> [TASK PROMPT]
Go to the line that contains "midi skirt with lace inset" in the records below and repeat it, and each line after it, exactly through the end, omitting pictures.

> [Transcribed page contents]
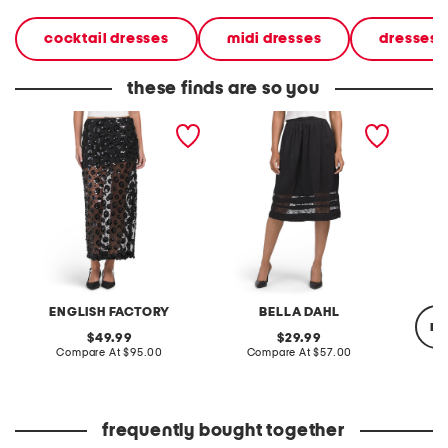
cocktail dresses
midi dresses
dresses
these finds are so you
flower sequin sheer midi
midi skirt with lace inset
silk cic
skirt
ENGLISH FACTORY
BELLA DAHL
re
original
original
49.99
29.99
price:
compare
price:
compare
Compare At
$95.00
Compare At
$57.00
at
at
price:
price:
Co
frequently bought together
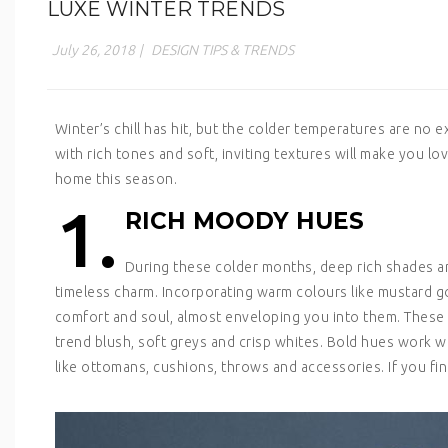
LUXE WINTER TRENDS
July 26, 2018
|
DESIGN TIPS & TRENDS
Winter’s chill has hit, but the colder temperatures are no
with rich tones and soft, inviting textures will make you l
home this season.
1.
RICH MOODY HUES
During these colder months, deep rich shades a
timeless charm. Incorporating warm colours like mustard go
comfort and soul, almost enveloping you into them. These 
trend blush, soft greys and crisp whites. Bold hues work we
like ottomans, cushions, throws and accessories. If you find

> [EXERCISE OUTPUT]
midi skirt with lace inset
silk cic
skirt
ENGLISH FACTORY
BELLA DAHL
re
original
original
49.99
29.99
price:
compare
price:
compare
Compare At
$95.00
Compare At
$57.00
at
at
price:
price:
Co
frequently bought together
LUXE WINTER TRENDS
July 26, 2018
|
DESIGN TIPS & TRENDS
Winter’s chill has hit, but the colder temperatures are no
with rich tones and soft, inviting textures will make you l
home this season.
1.
RICH MOODY HUES
During these colder months, deep rich shades a
timeless charm. Incorporating warm colours like mustard go
comfort and soul, almost enveloping you into them. These 
trend blush, soft greys and crisp whites. Bold hues work we
like ottomans, cushions, throws and accessories. If you find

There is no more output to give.